Hegseth did not return a request for comment. But he appears to be getting through. When the White House convened a meeting with veterans’ service organizations last week, Shulkin initially sent in a list of groups that did not include Hegseth’s old haunt, the CVA. A representative, along with staffers at three other veterans service organizations not initially slated to attend, were later invited by White House staff.
At that meeting, White House chief of staff Kelly continued to affirm that Shuklin enjoyed the confidence of the president. On top of that, Shuklin still has allies willing to scrape and claw for his political survival. As his standing inside the VA took a hit following the publication of the first IG report, those allies reached out to established veterans groups to make sure that they didn’t call for his ouster. And, they didn’t.

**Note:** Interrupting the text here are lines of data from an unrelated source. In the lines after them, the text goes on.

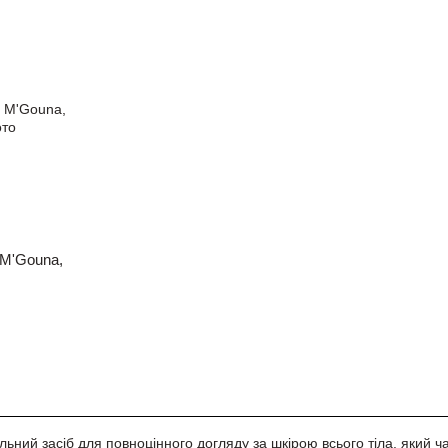
 M'Gouna,
льний засіб для повноцінного догляду за шкірою всього тіла, який ча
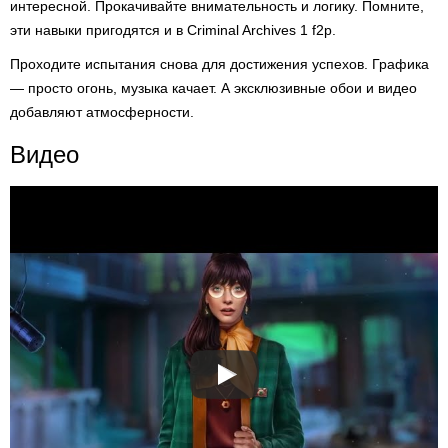
интересной. Прокачивайте внимательность и логику. Помните,
эти навыки пригодятся и в Criminal Archives 1 f2p.
Проходите испытания снова для достижения успехов. Графика
— просто огонь, музыка качает. А эксклюзивные обои и видео
добавляют атмосферности.
Видео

American Legion put out a statement saying Shulkin remained the best person to lead the agency and Veterans of Foreign Wars all but accused the secretary’s deputies of an orchestrated sabotage.
“As reported in the press, the acts of these individuals have become a cancer inside this Administration. They sow doubt, they create turmoil, and their ideological agenda clearly puts outside interests ahead of the care and well-being of millions of wounded, ill and injured veterans,” Keith Harman, the VFW’s leader said in a statement. “I now call on President Trump to clean house of these distractors.”